Il 6 ottobre sarà ospite al Festival di Internazionale a Ferrara in un incontro intitolato “La resistenza dei quilombolas” insieme alla giornalista brasiliana Janania Cesar. L’incontro sarà moderato e presentato da Stefano Liberti, autore di un reportage sui quilombolas uscito lo scorso 1 ottobre su Internazionale.

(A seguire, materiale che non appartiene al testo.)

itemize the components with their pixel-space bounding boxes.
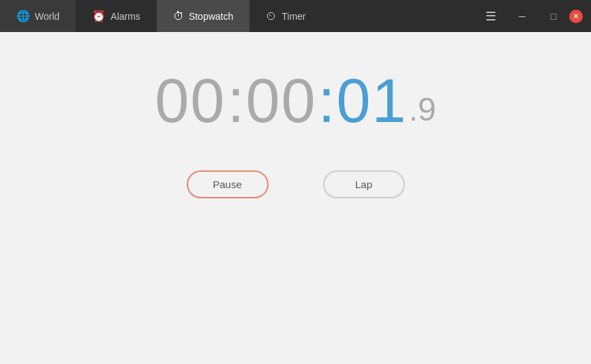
titlebar: 🌐 World ⏰ Alarms ⏱ Stopwatch ⏲ Timer ☰ ─… (0, 0, 591, 32)
minimize-button[interactable]: ─ (506, 0, 538, 32)
maximize-icon: □ (551, 11, 556, 22)
main-content: 00 : 00 : 01 .9 Pause Lap (0, 32, 591, 364)
minimize-icon: ─ (519, 11, 526, 22)
tab-world[interactable]: 🌐 World (0, 0, 76, 32)
hours-display: 00 (155, 66, 226, 136)
tab-stopwatch-label: Stopwatch (189, 11, 233, 22)
stopwatch-icon: ⏱ (173, 10, 184, 22)
alarms-icon: ⏰ (92, 10, 106, 22)
minutes-display: 00 (245, 66, 316, 136)
colon2: : (317, 70, 337, 132)
close-icon: ✕ (573, 12, 579, 21)
tab-stopwatch[interactable]: ⏱ Stopwatch (157, 0, 249, 32)
tab-alarms-label: Alarms (110, 11, 140, 22)
seconds-display: 01 (337, 66, 408, 136)
tab-timer-label: Timer (282, 11, 305, 22)
menu-icon: ☰ (485, 9, 496, 24)
menu-button[interactable]: ☰ (475, 0, 506, 32)
close-button[interactable]: ✕ (569, 10, 583, 23)
tab-timer[interactable]: ⏲ Timer (249, 0, 322, 32)
fraction-display: .9 (409, 91, 436, 136)
stopwatch-display: 00 : 00 : 01 .9 (155, 66, 436, 136)
colon1: : (226, 70, 245, 132)
tab-alarms[interactable]: ⏰ Alarms (76, 0, 157, 32)
tab-world-label: World (35, 11, 59, 22)
maximize-button[interactable]: □ (538, 0, 569, 32)
world-icon: 🌐 (16, 10, 30, 22)
window-controls: ☰ ─ □ ✕ (475, 0, 591, 32)
timer-icon: ⏲ (266, 10, 277, 22)
lap-button[interactable]: Lap (323, 170, 405, 198)
pause-button[interactable]: Pause (187, 170, 269, 198)
control-buttons: Pause Lap (187, 170, 405, 198)
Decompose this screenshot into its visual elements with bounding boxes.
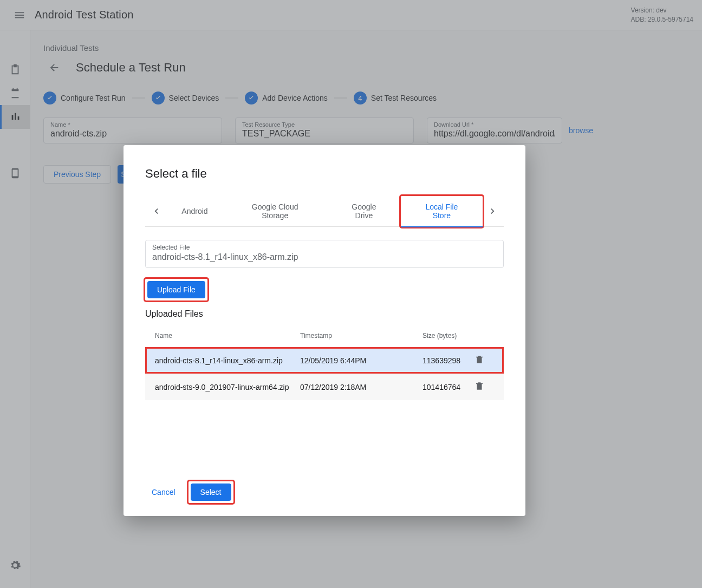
dialog-title: Select a file	[145, 167, 504, 181]
tabs-next-button[interactable]	[483, 200, 504, 222]
dialog-actions: Cancel Select	[145, 481, 504, 503]
tabs-prev-button[interactable]	[145, 200, 166, 222]
delete-file-button[interactable]	[474, 381, 484, 393]
delete-icon	[474, 355, 484, 364]
file-name-cell: android-sts-9.0_201907-linux-arm64.zip	[155, 383, 300, 391]
tab-drive[interactable]: Google Drive	[327, 196, 401, 226]
file-timestamp-cell: 07/12/2019 2:18AM	[300, 383, 422, 391]
col-header-name: Name	[155, 332, 300, 339]
file-name-cell: android-cts-8.1_r14-linux_x86-arm.zip	[155, 356, 300, 365]
col-header-timestamp: Timestamp	[300, 332, 422, 339]
chevron-left-icon	[151, 206, 161, 217]
field-label: Selected File	[152, 244, 497, 251]
select-file-dialog: Select a file Android Google Cloud Stora…	[123, 145, 525, 516]
tab-android[interactable]: Android	[166, 200, 223, 222]
file-size-cell: 113639298	[422, 356, 471, 365]
file-timestamp-cell: 12/05/2019 6:44PM	[300, 356, 422, 365]
file-source-tabs: Android Google Cloud Storage Google Driv…	[145, 196, 504, 227]
table-row[interactable]: android-cts-8.1_r14-linux_x86-arm.zip 12…	[145, 347, 504, 374]
col-header-size: Size (bytes)	[422, 332, 471, 339]
delete-icon	[474, 381, 484, 391]
file-size-cell: 101416764	[422, 383, 471, 391]
delete-file-button[interactable]	[474, 355, 484, 366]
uploaded-files-table: Name Timestamp Size (bytes) android-cts-…	[145, 324, 504, 400]
chevron-right-icon	[487, 206, 498, 217]
table-header-row: Name Timestamp Size (bytes)	[145, 324, 504, 347]
upload-file-button[interactable]: Upload File	[147, 281, 205, 298]
table-row[interactable]: android-sts-9.0_201907-linux-arm64.zip 0…	[145, 374, 504, 400]
select-button[interactable]: Select	[191, 484, 231, 501]
tab-gcs[interactable]: Google Cloud Storage	[223, 196, 327, 226]
tab-local-file-store[interactable]: Local File Store	[401, 196, 483, 227]
selected-file-value: android-cts-8.1_r14-linux_x86-arm.zip	[152, 252, 497, 262]
uploaded-files-heading: Uploaded Files	[145, 309, 504, 319]
cancel-button[interactable]: Cancel	[145, 484, 182, 501]
selected-file-field[interactable]: Selected File android-cts-8.1_r14-linux_…	[145, 240, 504, 268]
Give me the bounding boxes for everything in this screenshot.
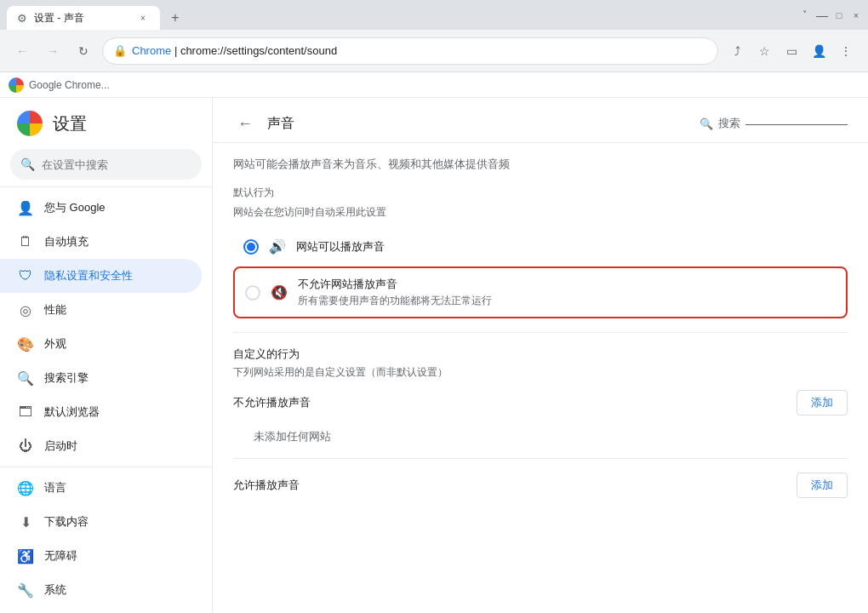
performance-icon: ◎	[17, 302, 34, 318]
sidebar-item-label: 性能	[44, 302, 66, 318]
sidebar-item-label: 默认浏览器	[44, 404, 100, 420]
titlebar-tabs: ⚙ 设置 - 声音 × +	[7, 0, 800, 30]
appearance-icon: 🎨	[17, 336, 34, 352]
window-maximize-button[interactable]: □	[834, 10, 844, 20]
sidebar-divider	[0, 186, 212, 187]
screen-button[interactable]: ▭	[779, 39, 803, 63]
allow-radio-content: 网站可以播放声音	[296, 239, 837, 255]
google-account-icon: 👤	[17, 200, 34, 216]
tab-close-button[interactable]: ×	[136, 11, 150, 25]
sidebar-item-system[interactable]: 🔧 系统	[0, 573, 202, 607]
sidebar-search-input[interactable]	[42, 158, 191, 171]
sidebar-item-label: 隐私设置和安全性	[44, 268, 133, 284]
allow-label: 允许播放声音	[233, 478, 300, 493]
window-controls: ˅ — □ ×	[800, 10, 861, 20]
deny-radio-content: 不允许网站播放声音 所有需要使用声音的功能都将无法正常运行	[298, 277, 836, 308]
add-allow-button[interactable]: 添加	[797, 473, 848, 498]
address-chrome-label: Chrome	[132, 44, 171, 57]
sidebar-item-privacy[interactable]: 🛡 隐私设置和安全性	[0, 259, 202, 293]
sidebar-item-appearance[interactable]: 🎨 外观	[0, 327, 202, 361]
sidebar-item-label: 搜索引擎	[44, 370, 89, 386]
address-input-box[interactable]: 🔒 Chrome | chrome://settings/content/sou…	[102, 37, 718, 65]
sound-on-icon: 🔊	[269, 238, 286, 255]
forward-button[interactable]: →	[41, 39, 65, 63]
sidebar-item-label: 外观	[44, 336, 66, 352]
deny-radio-label: 不允许网站播放声音	[298, 277, 836, 292]
sidebar-item-search-engine[interactable]: 🔍 搜索引擎	[0, 361, 202, 395]
tab-title: 设置 - 声音	[34, 11, 129, 26]
sidebar-item-downloads[interactable]: ⬇ 下载内容	[0, 505, 202, 539]
sidebar: 设置 🔍 👤 您与 Google 🗒 自动填充 🛡 隐私设置和安全性 ◎	[0, 98, 213, 613]
sidebar-item-default-browser[interactable]: 🗔 默认浏览器	[0, 395, 202, 429]
sidebar-search-box[interactable]: 🔍	[10, 149, 202, 180]
window-chevron-button[interactable]: ˅	[800, 10, 810, 20]
sidebar-divider-2	[0, 467, 212, 467]
sidebar-item-startup[interactable]: ⏻ 启动时	[0, 429, 202, 463]
deny-radio-button[interactable]	[245, 285, 260, 301]
back-to-settings-button[interactable]: ←	[233, 112, 257, 135]
autofill-icon: 🗒	[17, 234, 34, 249]
more-menu-button[interactable]: ⋮	[834, 39, 858, 63]
deny-sound-option[interactable]: 🔇 不允许网站播放声音 所有需要使用声音的功能都将无法正常运行	[233, 266, 848, 318]
default-behavior-label: 默认行为	[233, 186, 848, 200]
window-close-button[interactable]: ×	[851, 10, 861, 20]
sound-description: 网站可能会播放声音来为音乐、视频和其他媒体提供音频	[233, 157, 848, 172]
sidebar-item-accessibility[interactable]: ♿ 无障碍	[0, 539, 202, 573]
main-layout: 设置 🔍 👤 您与 Google 🗒 自动填充 🛡 隐私设置和安全性 ◎	[0, 98, 868, 613]
window-minimize-button[interactable]: —	[817, 10, 827, 20]
address-url: chrome://settings/content/sound	[180, 44, 337, 57]
sidebar-chrome-logo	[17, 111, 43, 136]
chrome-label-row: Google Chrome...	[0, 72, 868, 98]
search-label: 搜索	[718, 116, 740, 131]
allow-row: 允许播放声音 添加	[233, 473, 848, 498]
allow-radio-button[interactable]	[243, 239, 259, 255]
content-search-area: 🔍 搜索	[700, 116, 848, 131]
no-allow-row: 不允许播放声音 添加	[233, 390, 848, 415]
section-divider	[233, 332, 848, 333]
allow-sound-option[interactable]: 🔊 网站可以播放声音	[233, 230, 848, 263]
no-sites-text: 未添加任何网站	[233, 422, 848, 444]
sidebar-item-reset[interactable]: ↺ 重置设置	[0, 607, 202, 613]
bookmark-button[interactable]: ☆	[752, 39, 776, 63]
sidebar-item-google[interactable]: 👤 您与 Google	[0, 191, 202, 225]
language-icon: 🌐	[17, 480, 34, 496]
share-button[interactable]: ⤴	[725, 39, 749, 63]
content-header: ← 声音 🔍 搜索	[213, 98, 868, 143]
page-title: 声音	[267, 115, 689, 133]
sound-mute-icon: 🔇	[271, 284, 288, 301]
sidebar-item-label: 语言	[44, 480, 66, 496]
content-area: ← 声音 🔍 搜索 网站可能会播放声音来为音乐、视频和其他媒体提供音频 默认行为…	[213, 98, 868, 613]
address-bar: ← → ↻ 🔒 Chrome | chrome://settings/conte…	[0, 30, 868, 72]
titlebar: ⚙ 设置 - 声音 × + ˅ — □ ×	[0, 0, 868, 30]
content-body: 网站可能会播放声音来为音乐、视频和其他媒体提供音频 默认行为 网站会在您访问时自…	[213, 143, 868, 518]
privacy-shield-icon: 🛡	[17, 268, 34, 284]
section-divider-2	[233, 458, 848, 459]
allow-radio-label: 网站可以播放声音	[296, 239, 837, 255]
address-separator: |	[174, 44, 180, 57]
search-underline	[745, 124, 848, 125]
profile-button[interactable]: 👤	[807, 39, 831, 63]
lock-icon: 🔒	[113, 44, 127, 57]
content-scroll: ← 声音 🔍 搜索 网站可能会播放声音来为音乐、视频和其他媒体提供音频 默认行为…	[213, 98, 868, 518]
sidebar-item-label: 无障碍	[44, 548, 77, 564]
sidebar-item-label: 系统	[44, 582, 66, 598]
search-icon: 🔍	[700, 117, 713, 130]
sidebar-wrapper: 设置 🔍 👤 您与 Google 🗒 自动填充 🛡 隐私设置和安全性 ◎	[0, 98, 213, 613]
sidebar-item-label: 下载内容	[44, 514, 89, 530]
refresh-button[interactable]: ↻	[71, 39, 95, 63]
sidebar-item-label: 启动时	[44, 438, 77, 454]
sidebar-item-language[interactable]: 🌐 语言	[0, 471, 202, 505]
address-text: Chrome | chrome://settings/content/sound	[132, 44, 707, 57]
active-tab[interactable]: ⚙ 设置 - 声音 ×	[7, 6, 160, 30]
default-browser-icon: 🗔	[17, 404, 34, 420]
settings-gear-icon: ⚙	[17, 12, 27, 25]
sidebar-item-autofill[interactable]: 🗒 自动填充	[0, 225, 202, 259]
back-button[interactable]: ←	[10, 39, 34, 63]
default-behavior-desc: 网站会在您访问时自动采用此设置	[233, 205, 848, 220]
sidebar-item-performance[interactable]: ◎ 性能	[0, 293, 202, 327]
add-no-allow-button[interactable]: 添加	[797, 390, 848, 415]
sidebar-item-label: 自动填充	[44, 234, 89, 249]
sidebar-title: 设置	[53, 112, 87, 135]
new-tab-button[interactable]: +	[163, 6, 187, 30]
system-icon: 🔧	[17, 582, 34, 599]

Durante l’incontro sarà proiettato anche il video Quilombos dell’Iguape: una storia di vita, di terra, di diritti” di Lula Oliveira, realizzato nell’ambito del progetto Cospe “Terra dei Direiros” e in programma al Terra di Tutti Film Festival. Proprio in occasione del Festival, Ananias sarà presente a Firenze l’11 ottobre al cinema Stensen  e il 12 ottobre al cinema Lumière a Bologna.  Il video racconta la storia dei quilombolas, la loro lotta per la riappropriazione delle terre, che è anche una lotta contro l’espansione delle grandi imprese, minaccia per l’equilibrio del territorio del Recôncavo baiano.

Il progetto di Cospe “Terra e Diritti”, da cui nasce il video, si occupa proprio di sostenere e appoggiare le comunità quilombolas nel loro percorso di riconoscimento dei diritti. Le azioni che il progetto genera sul territorio sono mirate a promuovere la protezione e la difesa di questi diritti e vogliono consolidare nelle comunità gli strumenti necessari per migliorare la loro capacità di incidere politicamente e aumentare la visibilità della battaglia quilombolas, per raggiungere importanti traguardi sociali e politici.